Looking forward to an invigorating cold shower in the morning. NOT.


----------



## Nealtw (Jun 22, 2017)




----------



## pellikkan (Aug 7, 2014)

Hey, thanks very much for the video, I got a lot out of it.
But I wonder what would happen if the thermocouple device
was bad. i.e., would it emit zero, or maybe 1 or 2 mV?

If mine is bad, then it must produce a little bit at least in order
to run the status light that comes on. Could it be that there
is enough output to run the blinker but not enough to keep
the gas path open to the pilot? I don't know the mechanism
that keeps the gas path to pilot open. A relay or something?
Does anyone know how that part works??

I guess I'll go down there and take that assembly out to take
a look. Maybe like the video guy says , it could be just dirty contacts.


----------



## Nealtw (Jun 22, 2017)

Where I am the gas company will come out and check this kind of stuff. When they open their tool box the selection of thermocouples is the first thing you see.
I think they are cheap enough to say change it first just because. but your argument is a good one and puts some doubt in that being the problem.


----------



## pellikkan (Aug 7, 2014)

Well, I took out that burner assembly. I tested the thermocouple
with a candle flame and it read max over 150 mV. It seems kind of 
high compared with the video, esp with just a candle flame, vs blowtorch.

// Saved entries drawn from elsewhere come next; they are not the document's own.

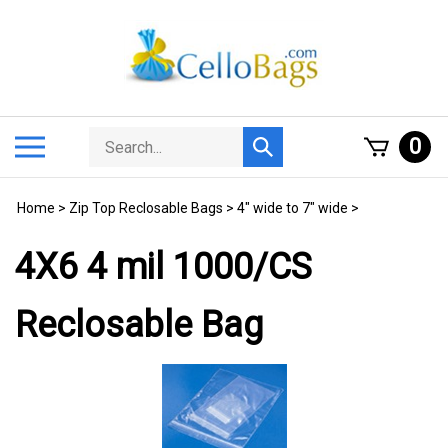
Skip
to
content
Search
Toggle
0
Submit
store
mobile
search
menu
Home
>
Zip Top Reclosable Bags
>
4" wide to 7" wide
>
4X6 4 mil 1000/CS
Reclosable Bag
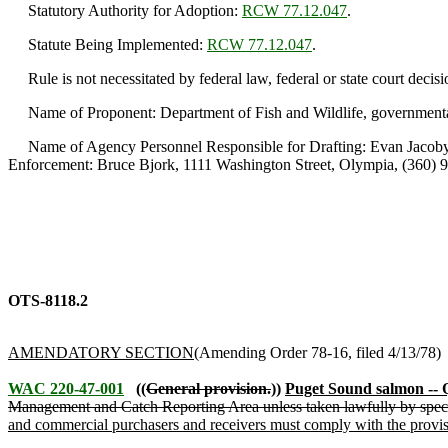
Statutory Authority for Adoption:
RCW 77.12.047
.
Statute Being Implemented:
RCW 77.12.047
.
Rule is not necessitated by federal law, federal or state court decisi
Name of Proponent: Department of Fish and Wildlife, governmenta
Name of Agency Personnel Responsible for Drafting: Evan Jacoby, 
Enforcement: Bruce Bjork, 1111 Washington Street, Olympia, (360) 
OTS-8118.2
AMENDATORY SECTION
(Amending Order 78-16, filed 4/13/78)
WAC 220-47-001
((
General provision.
))
Puget Sound salmon -- 
Management and Catch Reporting Area unless taken lawfully by speci
and commercial purchasers and receivers must comply with the provi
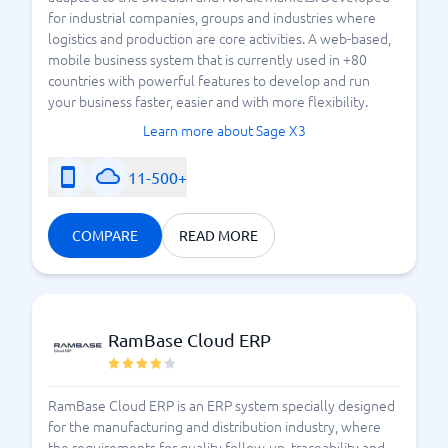
for industrial companies, groups and industries where
logistics and production are core activities. A web-based,
mobile business system that is currently used in +80
countries with powerful features to develop and run
your business faster, easier and with more flexibility.
Learn more about Sage X3
11-500+
COMPARE
READ MORE
RamBase Cloud ERP
RamBase Cloud ERP is an ERP system specially designed
for the manufacturing and distribution industry, where
the requirements for quality follow-up, traceability and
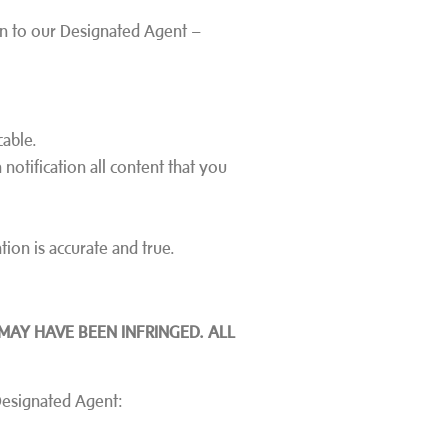
ion to our Designated Agent –
cable.
 notification all content that you
tion is accurate and true.
MAY HAVE BEEN INFRINGED. ALL
 Designated Agent:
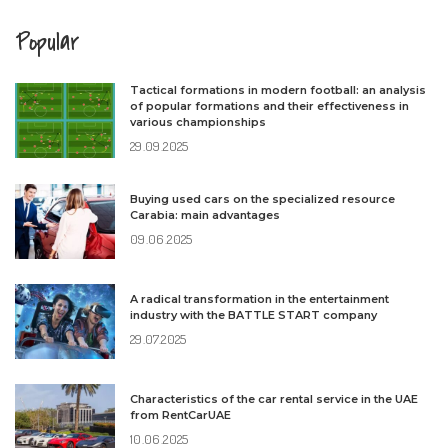
Popular
Tactical formations in modern football: an analysis
of popular formations and their effectiveness in
various championships
29.09.2025
Buying used cars on the specialized resource
Carabia: main advantages
09.06.2025
A radical transformation in the entertainment
industry with the BATTLE START company
29.07.2025
Characteristics of the car rental service in the UAE
from RentCarUAE
10.06.2025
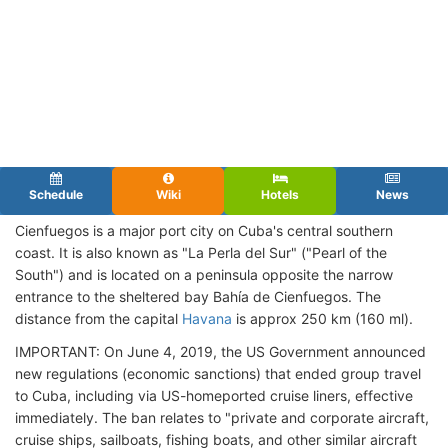
Schedule
Wiki
Hotels
News
Cienfuegos is a major port city on Cuba's central southern
coast. It is also known as "La Perla del Sur" ("Pearl of the
South") and is located on a peninsula opposite the narrow
entrance to the sheltered bay Bahía de Cienfuegos. The
distance from the capital
Havana
is approx 250 km (160 ml).
IMPORTANT: On June 4, 2019, the US Government announced
new regulations (economic sanctions) that ended group travel
to Cuba, including via US-homeported cruise liners, effective
immediately. The ban relates to "private and corporate aircraft,
cruise ships, sailboats, fishing boats, and other similar aircraft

However, shouldn't maybe a test be done for milliamps as well??
After all, one can measure voltage on a dead 9V battery and it will still
measure 9.0 volts, but when a small load is added the voltage will dive
to zero because of no current. I tried reading amps on the most sensitive
meter setting but nothing would read, although I'm not sure if a milliamp
level voltage would create enough current to register. I also measured the
resistance of the Tcouple which read about only 3 ohms. 3 ohms is sort of a
heavy load, so maybe even a good thermocouple might be not able to
generate a measurable current. The resistance of the circuit board read
about 20 ohms, which is a bit of a load as well.

In other words, I'm still not convinced it is a good Tcouple because of the analogy
to a bad battery. That is, it seems to pose the question that if there is a good voltage reading on a Tcouple, is that an assurance that it is good?? Although I concede that a reading of zero volts would surely mean it is bad though.

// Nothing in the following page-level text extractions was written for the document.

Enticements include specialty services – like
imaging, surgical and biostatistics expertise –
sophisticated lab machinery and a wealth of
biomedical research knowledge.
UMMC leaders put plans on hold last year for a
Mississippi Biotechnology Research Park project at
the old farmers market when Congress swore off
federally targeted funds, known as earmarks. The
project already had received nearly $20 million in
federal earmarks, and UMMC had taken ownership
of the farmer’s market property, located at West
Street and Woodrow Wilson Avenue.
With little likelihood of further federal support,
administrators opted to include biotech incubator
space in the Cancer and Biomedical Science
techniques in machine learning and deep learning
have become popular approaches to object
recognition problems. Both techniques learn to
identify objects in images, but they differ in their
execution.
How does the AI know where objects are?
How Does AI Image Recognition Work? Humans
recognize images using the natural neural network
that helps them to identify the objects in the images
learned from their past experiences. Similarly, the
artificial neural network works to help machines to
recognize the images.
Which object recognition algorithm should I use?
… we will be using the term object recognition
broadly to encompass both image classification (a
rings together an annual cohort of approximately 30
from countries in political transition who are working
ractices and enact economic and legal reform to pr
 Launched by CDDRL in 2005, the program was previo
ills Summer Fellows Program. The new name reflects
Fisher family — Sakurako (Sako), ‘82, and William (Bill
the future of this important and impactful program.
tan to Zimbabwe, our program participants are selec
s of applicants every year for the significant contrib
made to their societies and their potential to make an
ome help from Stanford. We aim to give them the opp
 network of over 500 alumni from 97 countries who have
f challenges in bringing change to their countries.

Sorry, it is past my bedtime and I hope I'm not rambling more than a bit.


----------



## Nealtw (Jun 22, 2017)

Yeah, now you are above my pay grade. Hopefully some one with more knowledge will lend a hand


----------



## Colbyt (Jan 27, 2014)

If the thermocouple looks good I would suspect lint in the pilot orfice. Most are bell shaped. When removed and held in front of a strong light at your focus point the very tiny hole should appear as a round dot. 

This video is changing , not cleaning but it shows how to get to it.





They say you can't clean these and want to sell you a new one for about $10 or 6000 dollars a pound. I have found that a single bristle from a wire brush fits the NG hole nicely and will clean well.

If you house piping does not have a drip leg at the WH this would be a good time to add one as they help catch dust bunnies.

Sometimes it is ossification from the water and sulpher in the gas lines and you do have to replace it.


----------



## pellikkan (Aug 7, 2014)

Thanks everyone for the excellent help.

I got it going again finally. I bit the bullet and
coughed up a couple of hundred bucks for a 
so called 'kit', that included thermocouple, the
control valve and computer, and the lines going
from control valve for the pilot and burner. Didn't
include the burner plate thingy though.

The help desk at bradford white said it was probably
the control valve was the problem. Furthermore, the
desk guy at the plumbing supply said most folks often end
up coming back for the control valve after trying everything
else. So I just went with that. Works good so far and
I didn't blow up the block either.

Thanks again!, 
this is excellent forum BTW, thanks.


----------



## danpik (Sep 11, 2011)

These don't have thermocouples, they are power-pile generators. should be outputing ~750 Mv when hot.


----------